Ils sont pourtant nombreux à expliquer, démontrer, tribune après tribune, interview après interview, vers quel mur nous continuons de foncer tels des bulldozers sur une forêt de Bornéo : il n’y a pas de croissance infini dans un monde fini. Jean-Marc Jancovici, président du think tank The Shift Project, l’explique si clairement qu’un gamin de CP pourrait le comprendre. Aurélien Barrau, astrophysicien et lanceur d’alerte sur l’urgence écologique, s’épuise encore et toujours à dresser le bilan alarmant de l’effondrement en cours, sans qu’un seul politique ne lui prête sérieusement l’oreille. Dans le même temps, alors que la Convention Citoyenne pour le climat et la justice sociale, initiée par Cyril Dion, présente ses 150 propositions – amputées d’emblée de ses trois mesures emblématiques par Emmanuel Macron – notre nouveau Premier Ministre Jean Castex, avec un cynisme libéral confinant à l’auto-caricature, déclare qu’il « croit à la croissance écologique, pas à la décroissance verte. » Comme s’il s’agissait d’une question de foi.
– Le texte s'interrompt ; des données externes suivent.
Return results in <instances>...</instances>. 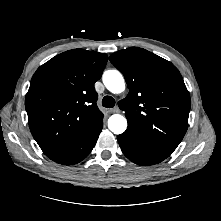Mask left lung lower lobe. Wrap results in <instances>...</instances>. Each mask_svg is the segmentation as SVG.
<instances>
[{
  "instance_id": "obj_1",
  "label": "left lung lower lobe",
  "mask_w": 221,
  "mask_h": 221,
  "mask_svg": "<svg viewBox=\"0 0 221 221\" xmlns=\"http://www.w3.org/2000/svg\"><path fill=\"white\" fill-rule=\"evenodd\" d=\"M117 140L124 155L138 165L160 163L172 153L149 145L129 127Z\"/></svg>"
}]
</instances>
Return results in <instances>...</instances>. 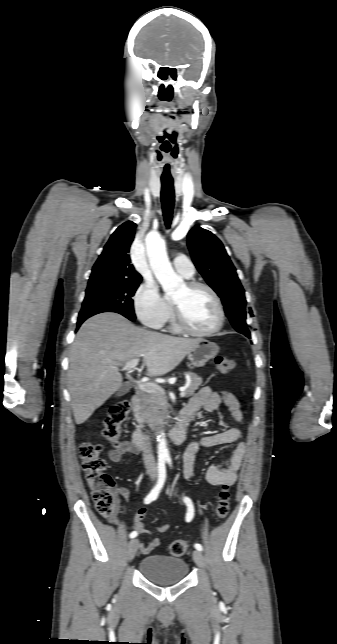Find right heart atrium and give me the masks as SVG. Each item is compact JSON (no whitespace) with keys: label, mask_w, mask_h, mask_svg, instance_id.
Returning <instances> with one entry per match:
<instances>
[{"label":"right heart atrium","mask_w":337,"mask_h":644,"mask_svg":"<svg viewBox=\"0 0 337 644\" xmlns=\"http://www.w3.org/2000/svg\"><path fill=\"white\" fill-rule=\"evenodd\" d=\"M135 311L140 321L154 329L161 328L170 313V305L153 280L143 282L134 296Z\"/></svg>","instance_id":"d8ad5b80"}]
</instances>
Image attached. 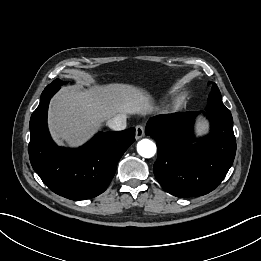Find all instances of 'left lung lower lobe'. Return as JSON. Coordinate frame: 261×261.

D’ailleurs, à la lecture du plan de relance européen, dont les 30% du budget alloué à la lutte contre le changement climatique ne sont assortis d’aucune mesure réellement contraignante, à l’image des 20 milliards d’euros accordés sans contrepartie coercitive aux grandes entreprises françaises les plus polluantes, on serait presque tenté de croire que le Covid a fait office d’aubaine mortifère. Un allié de circonstances certes coûteux, mais dont les conséquences ont permis de légitimer l’assouplissement des règles balbutiantes de contraintes environnementales aux yeux du patronat et de l’État. De nouveaux décrets fleurissent chaque jour, visant à alléger les démarches administratives et à réduire les délais de procédure. Comme, par exemple, pour revenir sur les distances minimum d’épandage entre périmètre des maisons et terres agricoles. Ou encore pour lancer la construction d’une nouvelle centrale au fioul de 120 MW en Guyane, dispendieuse en argent public et fortement émissive en gaz à effet de serre (plus de 200 000 tonnes de CO2 par an).
Dans une récente tribune, Philippe Torreton juge la passivité du gouvernement « incompréhensible, hallucinante, en dehors de toute intelligence humaine. » C’est oublier le logiciel qui a formatés et élevés nos dirigeants aux postes qu’ils occupent. Sans cesse tiraillés entre calculs électoralistes, gestion des revendications disparates de la plèbe et satisfaction plus ou moins assumée des intérêts des lobbys. Comment prendre la mesure de la gravité systémique à laquelle notre nation, et toutes les autres nations du monde, se trouvent confrontées face à la crise climatique, tant que personne n’aura le cran d’appuyer sur le bouton reset ?
Toutes les tribunes, tous les coups de gueule, toutes les manifestations n’y changeront rien. Tant il est vrai qu’on ne fait pas le deuil d’un monde d’un simple claquement de doigts. Ce « merveilleux » monde dans lequel nous sommes nés et que les États, dans des tentatives brouillonnes, immatures et parfois désespérées, tentent de maintenir à flot. Un monde que nous pensions maîtrisé, éternel, mais qui portait en lui, dès le début, les germes de sa propre fin. Ce monde anthropocentré de la civilisation thermo-industrielle dont l’épuisement inéluctable des ressources va nous obliger de gré ou de force à revoir nos modèles de société.
Le 20 février dernier, en pleine crise sanitaire, 1000 scientifiques appelaient le monde à une désobéissance civile sur le climat. Notre dernière chance pour tout changer. Au péril de nos emplois, de nos familles, de nos vies peut-être. Mais c’est bien là où nous en sommes :
s’occuper du problème avant que le problème s’occupe de nous.